Sabaton, Accept, Twilight Force
Coliseu, Porto (PT)
20th January 2017
Promoted by Prime Artists
“The Last Tour” – named after the album “The Last Stand”, not after some early desire of retirement – hit Porto at one of its biggest and renowned venues. A bit bold, as it turned out. True, the last time Sabaton played here, Hard Club sold out its 1000-person capacity, but Coliseu holds six times that number. On the other hand, with the background videowall and all the apparatus, Hard Club’s stage wouldn’t have been big enough.
The name Twilight Force hinted of power metal, and the dragon in the backdrop brought a positive certainty, even before the fast, chirpy melodies flooded the halls. A strange mix but they’re from Falun too and Chrileon was even Sabaton’s live backup singer back in the day (and rumor has it that the Spartans in the Sabaton song are played by four of them but I haven’t been able to confirm it) so from a friendship point of view, a fantasy power metal band opening for a militant heavy metal one makes perfect sense.

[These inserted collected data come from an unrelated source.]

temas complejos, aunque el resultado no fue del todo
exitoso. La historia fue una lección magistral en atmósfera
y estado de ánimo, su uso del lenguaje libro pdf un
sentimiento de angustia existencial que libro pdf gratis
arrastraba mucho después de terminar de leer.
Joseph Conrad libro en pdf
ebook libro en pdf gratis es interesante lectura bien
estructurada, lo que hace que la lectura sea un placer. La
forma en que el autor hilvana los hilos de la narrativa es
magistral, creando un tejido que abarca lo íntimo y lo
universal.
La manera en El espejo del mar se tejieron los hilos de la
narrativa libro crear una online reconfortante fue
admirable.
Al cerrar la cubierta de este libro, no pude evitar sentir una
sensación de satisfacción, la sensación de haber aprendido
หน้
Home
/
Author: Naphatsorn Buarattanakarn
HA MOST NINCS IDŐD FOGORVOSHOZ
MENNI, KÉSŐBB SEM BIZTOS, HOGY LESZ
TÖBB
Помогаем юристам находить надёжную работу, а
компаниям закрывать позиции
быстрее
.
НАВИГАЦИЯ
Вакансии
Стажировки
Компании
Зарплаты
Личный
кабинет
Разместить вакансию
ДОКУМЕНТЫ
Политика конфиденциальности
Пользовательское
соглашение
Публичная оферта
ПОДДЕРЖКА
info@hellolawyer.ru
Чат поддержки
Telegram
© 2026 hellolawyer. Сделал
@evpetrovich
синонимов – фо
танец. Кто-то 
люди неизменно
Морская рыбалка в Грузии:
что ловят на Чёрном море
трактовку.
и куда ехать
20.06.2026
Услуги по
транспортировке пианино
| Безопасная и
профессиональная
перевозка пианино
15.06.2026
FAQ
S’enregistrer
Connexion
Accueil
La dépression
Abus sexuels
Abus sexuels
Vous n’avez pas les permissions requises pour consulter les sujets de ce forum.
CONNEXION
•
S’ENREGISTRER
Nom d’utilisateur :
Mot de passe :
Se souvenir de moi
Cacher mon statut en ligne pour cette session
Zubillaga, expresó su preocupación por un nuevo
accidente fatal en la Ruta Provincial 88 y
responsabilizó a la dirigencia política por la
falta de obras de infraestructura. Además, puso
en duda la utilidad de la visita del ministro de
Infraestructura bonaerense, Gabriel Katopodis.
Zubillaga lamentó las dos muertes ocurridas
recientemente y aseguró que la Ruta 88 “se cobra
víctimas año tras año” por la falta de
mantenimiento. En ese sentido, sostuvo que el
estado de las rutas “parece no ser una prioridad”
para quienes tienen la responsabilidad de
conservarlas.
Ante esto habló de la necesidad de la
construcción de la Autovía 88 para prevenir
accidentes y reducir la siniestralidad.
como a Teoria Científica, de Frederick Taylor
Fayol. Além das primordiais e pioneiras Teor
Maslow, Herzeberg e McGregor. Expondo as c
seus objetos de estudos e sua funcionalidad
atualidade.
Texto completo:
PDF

Chrileon got on stage wielding a sword to the sound of “Battle Of Arcane Might”. I don’t think many people knew them, but their high-spirits were contagious and soon everybody was riding along their “adventurous metal”. Funny blokes too, always teasing each other with a smile on their faces. “Gates Of Glory” was particularly welcomed by the crowd but the whole show left a positive mark.
The “Generation Clash” – song they sadly didn’t play – went wild the moment Christopher Williams stood behind the drums screaming in salute. We have a saying in Portugal that goes something like “old are the rags”, meaning that “old” is a word that shouldn’t be applied to people, and the youthful attitude that Wolf Hoffmann & Co. put on that night could as well be the incarnation of such saying. From recent tracks like “Stampede” and “Stalingrad” to classics such as “Princess Of The Dawn” and the mandatory “Metal Heart” and “Balls To The Wall”, there wasn’t a single moment where “age” meant nothing more than “experience”. The synced headbanging and guitar hero poses, which I usually find so cliche, just felt right this time. I guess it all depends on who’s bringing the cliches to life after all. My heart was full.
Even though I was happy to see the old schoolers getting off their couches to support Accept, I was sad to see many of them leave and not give a chance to Sabaton. Well, their loss – as usual, the Swedes kicked ass. Even if I appreciated the 2014 gig more, their performance skills are unquestionable.
They’ve been using their cover of Status Quo “In The Army Now” as intro since the beginning of the tour, so it’s not in memory of the Quo guitarist Rick Parfitt, who died last Christmas Eve. But it was a beautiful coincidence, and nice change – as much as I love Europe’s “The Final Countdown”.
Besides the powerful songs – “Ghost Division”, “Carolus Rex”, “Primo Victoria”, “To Hell And Back”, just to name a few – and their lively presence, their good humor and empathy towards the public are just as popular. When the show was halfway through, a roadie brought a keyboard and Joakim reminded us (well, informed, as some may not know the origins of the band) that he started out as Sabaton’s keyboard player. But when he started playing Van Halen’s “Jump” it became clear he wasn’t going to resume the role that night. Chris Rörland claimed that Tommy Johansson really knew how to play piano and to prove so, the new guitarist played a little of Beethoven’s “Für Elise”. From there, he engaged on their own “The Final Solution”, in a beautiful acoustic version.
Later on, someone would throw a horned helmet with the Swedish colors that Joakim put on, saying that he probably looked like a “palhaço”. That’s Portuguese for clown, and the whole venue burst out laughing. And in the end, he tied a Portuguese flag on his back, like a cape, super-hero style, wondering if his super power would be being the best football player in the world. Great musicians, great performers and funny – what more could one ask from a metal show?